I think there's also an interesting contrast between some of these things and one of the big drivers behind "open source" software (i.e., non-copyleft, BSD-ish rather than GPL-ish) is corporations finding it an effective way to collaborate on large infrastructure projects without needing all the red tape and complexity of cooperation contracts.
That seems to be one of the large drivers behind things like LLVM, where much of the contribution is coming from a handful of corporations, and the drivers are basically, "Having a good one of these is important to our business, but having a better one than everyone else is not important to the business." Or, in some cases with things like Kubernetes, it's also "Having what we use be both good and the accepted standard is important to our business."

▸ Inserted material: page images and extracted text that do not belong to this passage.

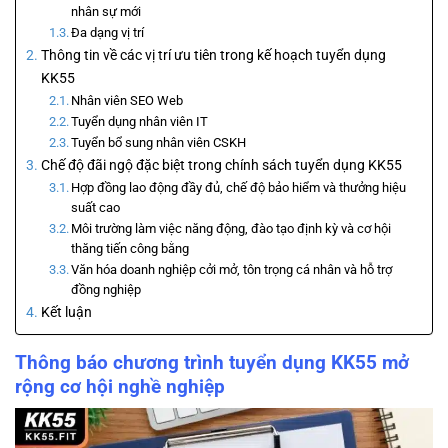
nhân sự mới
Đa dạng vị trí
Thông tin về các vị trí ưu tiên trong kế hoạch tuyển dụng
KK55
Nhân viên SEO Web
Tuyển dụng nhân viên IT
Tuyển bổ sung nhân viên CSKH
Chế độ đãi ngộ đặc biệt trong chính sách tuyển dụng KK55
Hợp đồng lao động đầy đủ, chế độ bảo hiểm và thưởng hiệu
suất cao
Môi trường làm việc năng động, đào tạo định kỳ và cơ hội
thăng tiến công bằng
Văn hóa doanh nghiệp cởi mở, tôn trọng cá nhân và hỗ trợ
đồng nghiệp
Kết luận
Thông báo chương trình tuyển dụng KK55 mở
rộng cơ hội nghề nghiệp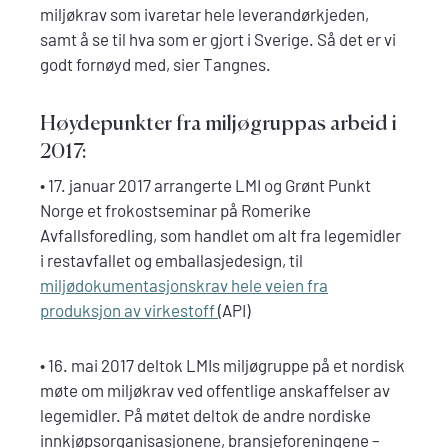
miljøkrav som ivaretar hele leverandørkjeden,
samt å se til hva som er gjort i Sverige. Så det er vi
godt fornøyd med, sier Tangnes.
Høydepunkter fra miljøgruppas arbeid i
2017:
• 17. januar 2017 arrangerte LMI og Grønt Punkt
Norge et frokostseminar på Romerike
Avfallsforedling, som handlet om alt fra legemidler
i restavfallet og emballasjedesign, til
miljødokumentasjonskrav hele veien fra
produksjon av virkestoff
(API)
• 16. mai 2017 deltok LMIs miljøgruppe på et nordisk
møte om miljøkrav ved offentlige anskaffelser av
legemidler. På møtet deltok de andre nordiske
innkjøpsorganisasjonene, bransjeforeningene –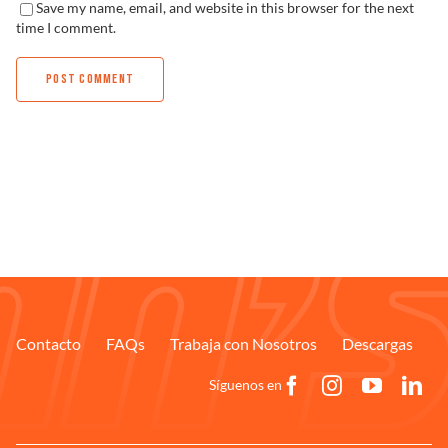
Save my name, email, and website in this browser for the next
time I comment.
Contacto
FAQs
Trabaja con Nosotros
Descargas
Síguenos en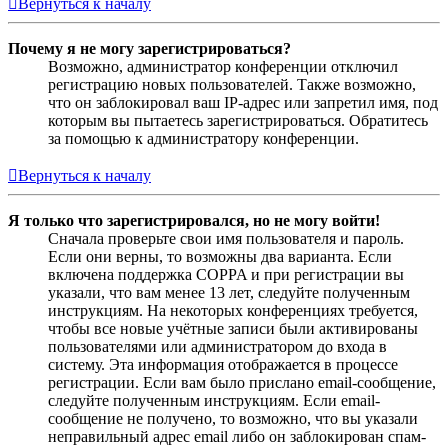
Вернуться к началу
Почему я не могу зарегистрироваться?
Возможно, администратор конференции отключил
регистрацию новых пользователей. Также возможно,
что он заблокировал ваш IP-адрес или запретил имя, под
которым вы пытаетесь зарегистрироваться. Обратитесь
за помощью к администратору конференции.
Вернуться к началу
Я только что зарегистрировался, но не могу войти!
Сначала проверьте свои имя пользователя и пароль.
Если они верны, то возможны два варианта. Если
включена поддержка COPPA и при регистрации вы
указали, что вам менее 13 лет, следуйте полученным
инструкциям. На некоторых конференциях требуется,
чтобы все новые учётные записи были активированы
пользователями или администратором до входа в
систему. Эта информация отображается в процессе
регистрации. Если вам было прислано email-сообщение,
следуйте полученным инструкциям. Если email-
сообщение не получено, то возможно, что вы указали
неправильный адрес email либо он заблокирован спам-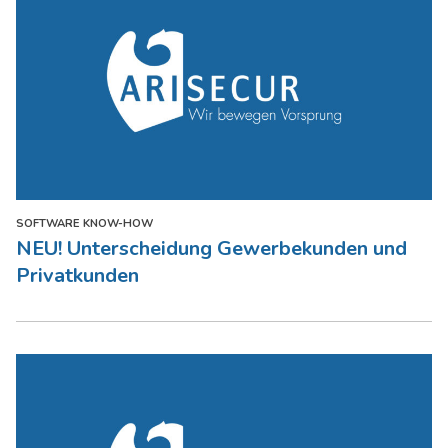
SOFTWARE KNOW-HOW
NEU! Unterscheidung Gewerbekunden und
Privatkunden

The question arises as to why these projects have plenty of funding and contributions, whereas some others of "immense infrastructural importance" are "chronically underfunded" (as you mention). From my perspective of working inside a large company that does a lot of FLOSS work and also has a lot of internal-only infrastructure code, I don't see a lot of difference between this and some of the internal things we have -- the issue seems to be one of lifecycles. Mature software like OpenSSL that has become solid enough to be a fundamental underpinning, and which is deep enough in the stack not to want new features, stops being something that shows up on anyone's planning radar. All the rest of the problems flow from that root, and that's a challenging one to solve.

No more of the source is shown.